## Required action
From the line containing "List app elements" to the last line of the data, both included, transcribe each line exactly, leaving out pictures and adding nothing.

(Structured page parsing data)
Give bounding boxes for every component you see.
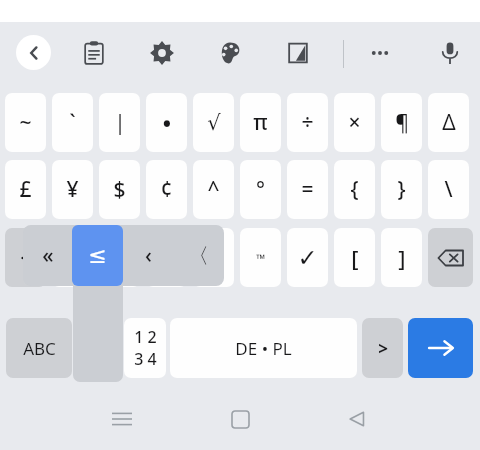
button[interactable]: ¥: [52, 160, 93, 219]
button[interactable]: «: [23, 225, 72, 286]
staticText: ÷: [301, 108, 314, 137]
button[interactable]: DE • PL: [170, 318, 357, 378]
staticText: √: [207, 111, 221, 135]
button[interactable]: ÷: [287, 93, 328, 152]
staticText: [: [351, 243, 359, 273]
staticText: ×: [348, 108, 361, 137]
button[interactable]: Clipboard: [78, 37, 110, 69]
button[interactable]: ≤: [72, 225, 123, 286]
staticText: ^: [207, 175, 220, 204]
staticText: ¥: [66, 175, 79, 204]
button[interactable]: Themes: [214, 37, 246, 69]
button[interactable]: \: [428, 160, 469, 219]
staticText: `: [69, 108, 76, 137]
staticText: ¢: [160, 175, 173, 204]
button[interactable]: ✓: [287, 228, 328, 287]
button[interactable]: Back: [16, 35, 51, 70]
button[interactable]: ¢: [146, 160, 187, 219]
button[interactable]: More options: [364, 37, 396, 69]
button[interactable]: ~: [5, 93, 46, 152]
button[interactable]: Resize keyboard: [282, 37, 314, 69]
staticText: DE • PL: [235, 337, 292, 360]
button[interactable]: ‹: [123, 225, 173, 286]
staticText: ]: [398, 243, 406, 273]
button[interactable]: °: [240, 160, 281, 219]
staticText: ¶: [395, 108, 409, 137]
button[interactable]: π: [240, 93, 281, 152]
staticText: <: [20, 244, 32, 271]
button[interactable]: Settings: [146, 37, 178, 69]
button[interactable]: •: [146, 93, 187, 152]
button[interactable]: [146, 228, 187, 287]
staticText: π: [253, 108, 268, 137]
staticText: 1 2: [134, 326, 157, 348]
button[interactable]: {: [334, 160, 375, 219]
button[interactable]: [52, 228, 93, 287]
button[interactable]: Less than variants: [5, 228, 46, 287]
staticText: \: [444, 175, 453, 204]
staticText: £: [19, 175, 32, 204]
button[interactable]: £: [5, 160, 46, 219]
button[interactable]: =: [287, 160, 328, 219]
button[interactable]: Voice input: [434, 37, 466, 69]
staticText: $: [113, 175, 126, 204]
button[interactable]: `: [52, 93, 93, 152]
button[interactable]: √: [193, 93, 234, 152]
staticText: Δ: [442, 108, 456, 137]
staticText: ✓: [297, 244, 318, 272]
button[interactable]: }: [381, 160, 422, 219]
staticText: •: [162, 105, 172, 140]
staticText: {: [350, 175, 359, 204]
staticText: }: [397, 175, 406, 204]
button[interactable]: |: [99, 93, 140, 152]
staticText: ~: [19, 108, 32, 137]
button[interactable]: >: [362, 318, 403, 378]
staticText: >: [378, 337, 388, 360]
button[interactable]: 〈: [173, 225, 224, 286]
button[interactable]: $: [99, 160, 140, 219]
button[interactable]: [193, 228, 234, 287]
staticText: 〈: [188, 243, 209, 269]
button[interactable]: Back: [340, 402, 374, 436]
staticText: ≤: [88, 243, 107, 269]
staticText: ‹: [145, 241, 152, 270]
button[interactable]: Enter: [408, 318, 473, 378]
button[interactable]: Menu: [105, 402, 139, 436]
button[interactable]: [: [334, 228, 375, 287]
button[interactable]: ¶: [381, 93, 422, 152]
button[interactable]: ABC: [6, 318, 72, 378]
staticText: °: [256, 175, 265, 204]
staticText: ™: [256, 250, 266, 266]
button[interactable]: ™: [240, 228, 281, 287]
button[interactable]: Backspace: [428, 228, 473, 287]
button[interactable]: [99, 228, 140, 287]
button[interactable]: ×: [334, 93, 375, 152]
button[interactable]: 1 2: [124, 318, 166, 378]
button[interactable]: Δ: [428, 93, 469, 152]
button[interactable]: ]: [381, 228, 422, 287]
staticText: 3 4: [134, 348, 157, 370]
staticText: =: [301, 175, 314, 204]
button[interactable]: ^: [193, 160, 234, 219]
staticText: |: [114, 108, 126, 137]
staticText: ABC: [23, 337, 56, 360]
staticText: «: [42, 241, 54, 270]
button[interactable]: Home: [223, 402, 257, 436]
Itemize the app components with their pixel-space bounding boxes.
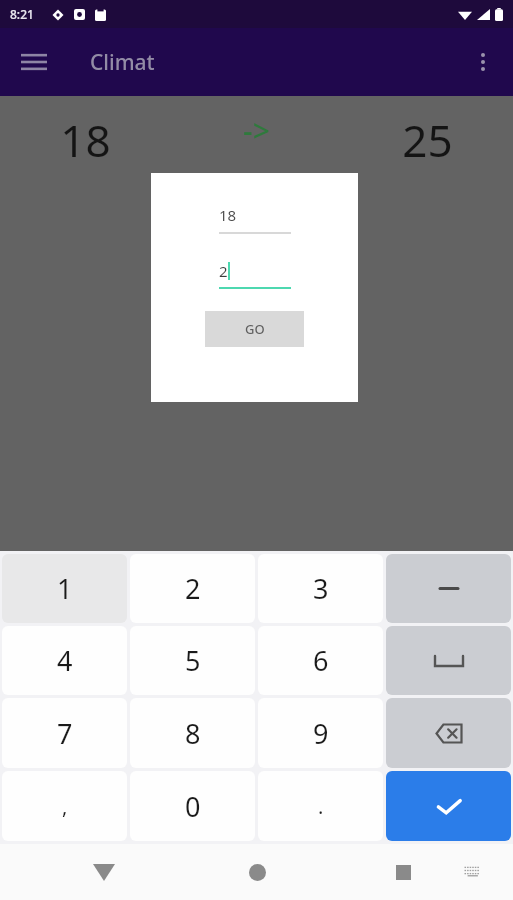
staticText: 3 [313, 570, 329, 607]
staticText: 2 [219, 261, 228, 281]
button[interactable]: 4 [2, 626, 127, 695]
staticText: 4 [57, 642, 73, 679]
button[interactable]: Switch keyboard [453, 852, 493, 892]
staticText: 8 [185, 715, 201, 752]
staticText: 2 [185, 570, 201, 607]
staticText: 7 [57, 715, 73, 752]
button[interactable]: 7 [2, 698, 127, 768]
staticText: 1 [57, 570, 73, 607]
button[interactable]: Recent apps [381, 850, 425, 894]
button[interactable]: 2 [219, 261, 291, 289]
button[interactable]: 9 [258, 698, 383, 768]
button[interactable]: GO [205, 311, 304, 347]
button[interactable]: Home [235, 850, 279, 894]
button[interactable]: 18 [219, 205, 291, 234]
staticText: -> [243, 110, 270, 151]
staticText: GO [245, 320, 265, 338]
staticText: 18 [60, 110, 111, 170]
button[interactable]: 5 [130, 626, 255, 695]
button[interactable]: 6 [258, 626, 383, 695]
staticText: 5 [185, 642, 201, 679]
button[interactable]: 3 [258, 554, 383, 623]
button[interactable]: Backspace [386, 698, 511, 768]
button[interactable]: More options [459, 38, 507, 86]
button[interactable]: 2 [130, 554, 255, 623]
staticText: 0 [185, 788, 201, 825]
staticText: 9 [313, 715, 329, 752]
button[interactable]: 1 [2, 554, 127, 623]
button[interactable]: Minus [386, 554, 511, 623]
button[interactable]: 0 [130, 771, 255, 841]
staticText: Climat [90, 48, 155, 77]
staticText: , [62, 793, 68, 820]
button[interactable]: , [2, 771, 127, 841]
staticText: 18 [219, 205, 237, 225]
button[interactable]: Back [82, 850, 126, 894]
button[interactable]: . [258, 771, 383, 841]
staticText: 8:21 [10, 6, 34, 22]
button[interactable]: Done [386, 771, 511, 841]
staticText: . [318, 793, 324, 820]
button[interactable]: 8 [130, 698, 255, 768]
button[interactable]: Space [386, 626, 511, 695]
staticText: 25 [402, 110, 453, 170]
staticText: 6 [313, 642, 329, 679]
button[interactable]: Open navigation menu [10, 38, 58, 86]
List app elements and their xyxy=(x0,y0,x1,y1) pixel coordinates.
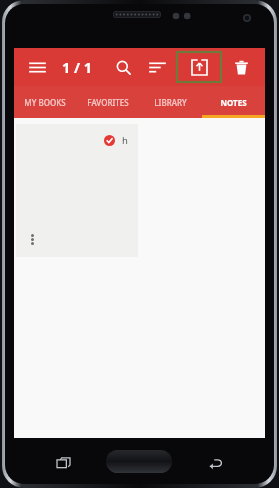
button[interactable]: Back xyxy=(204,452,226,474)
button[interactable]: Recent apps xyxy=(52,452,74,474)
button[interactable]: Sort xyxy=(142,52,172,82)
button[interactable]: Export notes xyxy=(177,52,221,82)
staticText: LIBRARY xyxy=(154,97,187,108)
staticText: MY BOOKS xyxy=(24,97,66,108)
button[interactable]: FAVORITES xyxy=(76,86,139,118)
button[interactable]: h xyxy=(16,124,138,257)
button[interactable]: MY BOOKS xyxy=(14,86,76,118)
button[interactable]: NOTES xyxy=(202,86,265,118)
staticText: 1 / 1 xyxy=(62,57,93,77)
staticText: FAVORITES xyxy=(87,97,129,108)
button[interactable]: Open navigation menu xyxy=(24,54,50,80)
button[interactable]: LIBRARY xyxy=(139,86,202,118)
staticText: NOTES xyxy=(220,97,247,108)
staticText: h xyxy=(122,134,128,147)
button[interactable]: More options xyxy=(24,231,40,247)
button[interactable]: Home xyxy=(106,450,172,473)
button[interactable]: Delete xyxy=(226,52,256,82)
button[interactable]: Search xyxy=(108,52,138,82)
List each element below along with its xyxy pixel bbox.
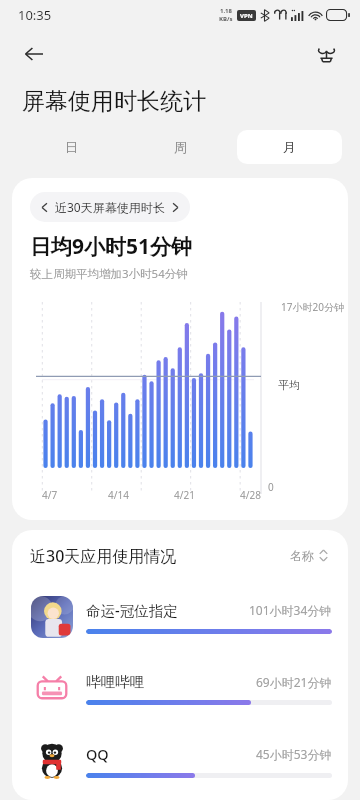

## Answer section
List app elements and their xyxy=(x0,y0,x1,y1) pixel coordinates.
button[interactable]: Back xyxy=(204,452,226,474)
button[interactable]: Recent apps xyxy=(52,452,74,474)
button[interactable]: Sort xyxy=(142,52,172,82)
button[interactable]: Export notes xyxy=(177,52,221,82)
staticText: LIBRARY xyxy=(154,97,187,108)
staticText: MY BOOKS xyxy=(24,97,66,108)
button[interactable]: FAVORITES xyxy=(76,86,139,118)
button[interactable]: h xyxy=(16,124,138,257)
button[interactable]: MY BOOKS xyxy=(14,86,76,118)
button[interactable]: NOTES xyxy=(202,86,265,118)
staticText: 1 / 1 xyxy=(62,57,93,77)
staticText: FAVORITES xyxy=(87,97,129,108)
button[interactable]: Open navigation menu xyxy=(24,54,50,80)
button[interactable]: LIBRARY xyxy=(139,86,202,118)
staticText: NOTES xyxy=(220,97,247,108)
staticText: h xyxy=(122,134,128,147)
button[interactable]: More options xyxy=(24,231,40,247)
button[interactable]: Home xyxy=(106,450,172,473)
button[interactable]: Delete xyxy=(226,52,256,82)
button[interactable]: Search xyxy=(108,52,138,82)
List each element below along with its xyxy pixel bbox.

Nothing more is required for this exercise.